Thank Mary, congrats on getting that nice Hypholoma pic recognized too.
Sure wish you could come to Oregon. We would love you out here. There is a lot of interest in foraged plants and wild mushrooms as well as lots of commercial organics.
Unfortunately the powers that be will be keeping me in MN.
YOU are a TRUE CHEF and need to have YOUR OWN RESTO! Have been there also and opened my own years ago catering to Cowboys out here in the Seattle area, wildly successful!

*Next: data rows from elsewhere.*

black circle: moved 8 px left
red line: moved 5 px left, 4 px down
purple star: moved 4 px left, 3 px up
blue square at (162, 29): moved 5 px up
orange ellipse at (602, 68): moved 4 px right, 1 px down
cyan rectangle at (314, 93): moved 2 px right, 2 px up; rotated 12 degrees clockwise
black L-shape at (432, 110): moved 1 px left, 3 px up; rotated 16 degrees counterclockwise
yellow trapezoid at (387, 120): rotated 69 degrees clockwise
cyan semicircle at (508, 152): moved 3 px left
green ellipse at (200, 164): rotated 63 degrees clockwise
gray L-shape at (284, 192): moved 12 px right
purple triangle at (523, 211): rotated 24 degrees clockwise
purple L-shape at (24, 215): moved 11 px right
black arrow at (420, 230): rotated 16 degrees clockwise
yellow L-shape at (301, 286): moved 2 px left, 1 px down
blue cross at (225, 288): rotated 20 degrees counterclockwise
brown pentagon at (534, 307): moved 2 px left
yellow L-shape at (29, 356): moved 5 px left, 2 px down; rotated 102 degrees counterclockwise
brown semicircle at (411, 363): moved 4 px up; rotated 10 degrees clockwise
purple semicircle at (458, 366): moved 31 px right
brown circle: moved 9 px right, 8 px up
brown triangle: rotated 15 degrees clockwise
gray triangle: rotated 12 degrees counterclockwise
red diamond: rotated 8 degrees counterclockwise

You are incredible for what you have built! May your next sucesses come far more easily after all the sweat you put into this! I can certainly relate on this particular day to a labor shockingly gone belly up w no warning, but feeling like better things are to come. I’ll be a forager chef ad wherever you go next. Just keep blogging and taking those fantastic pics! -Seattle
Thanks Jodie.
That was a VERY well-written requiem, Alan. And a good analysis of the situation, I think.
Thanks Buddy.
Thanks for sharing this process. I look in to a world I know nothing about, and I understand, through your words.
It is a bit of a different world, but loss is a bit trancendant, I think.

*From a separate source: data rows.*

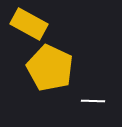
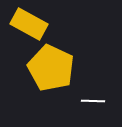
yellow pentagon: moved 1 px right
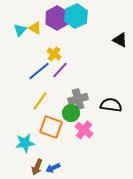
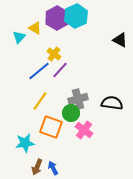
cyan triangle: moved 1 px left, 7 px down
black semicircle: moved 1 px right, 2 px up
blue arrow: rotated 88 degrees clockwise
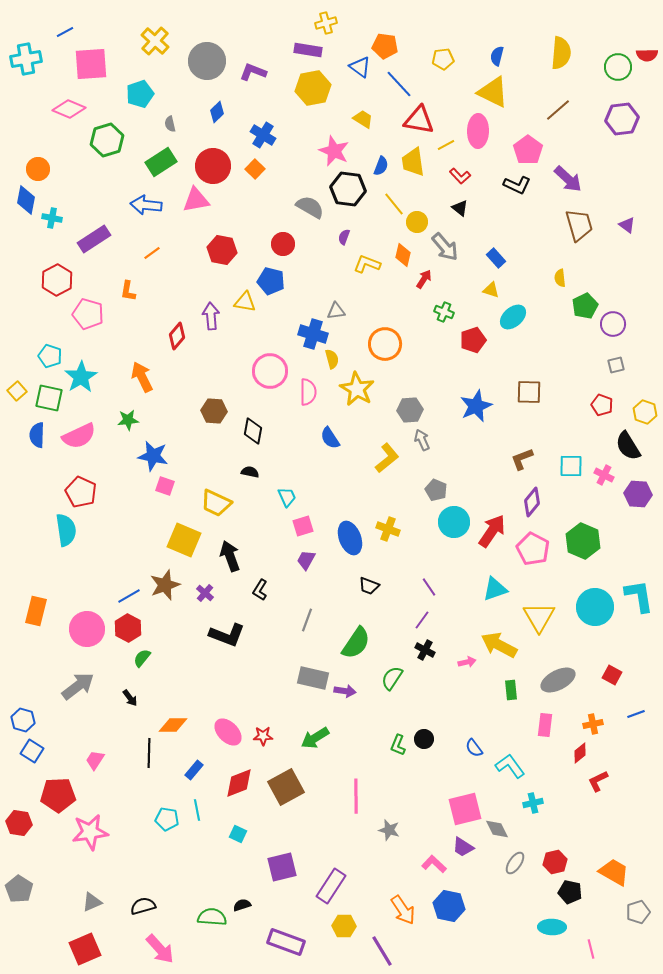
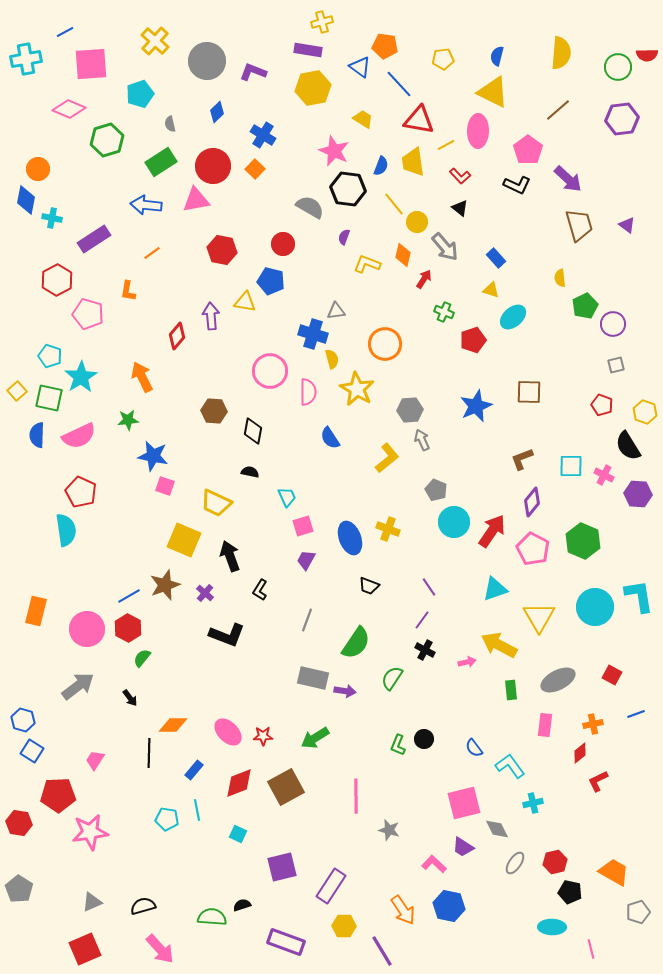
yellow cross at (326, 23): moved 4 px left, 1 px up
pink square at (465, 809): moved 1 px left, 6 px up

I hope your next Chefs position shows off your WILD talents, and is everything you hoped for. Maybe in the down time, you might consider writing a book.
Thanks John.
I’m sorry to read this, and even more sorry I didn’t make it to your restaurant. I’m sure it’s not much consolation but your lobster mushroom latkes made my night tonight. Take some time to refocus then keep kickin’ ass.
Glad you liked the lobster mushroom cakes, they’re so much fun. Thanks for you’re thoughts Amy.
Sorry to hear about this Alan… but I see you are due some best wishes in your new adventure at Lucia’s! That’s always been a great spot and I wish you nothing but the best there.
Also hope you continue to find great new ways to find food in your forager video series.
Take care…
Thanks John, and yes the cat’s out of the bag about Lucia’s. The video series we do as often as we can, but it can be difficult to coordinate a 3 man camera and video crew when they’re all working for free. We’re doing a new shoot this coming monday though, probably have it out in a month or two. Thanks again for your thoughts.
I remember your incredible cooking from the Slow Food foraged foods farm dinner at Piney Hill. Incredible, and your team was so gracious. Do you remember the names of the folks in the closing photo? I have some excellent photos of your team at the foraged foods dinner and am curious who the other folks in the photos are (and what they’re all up to now). Cheers.
Hi Cedar. People 1, 3, and 8, moving left to right in the last photo were all at the Slow Food dinner. Matt, the tall guy on the left is working at Urban Eatery as a sous chef, currently furloughed. Jeremy, (no3) was executive chef of The Happy Gnome until it closed, then was the Executive Chef at Billys on Grand, before it closed a couple weeks ago. I don’t know what Tre, the last guy is doing. Rough time for restaurants.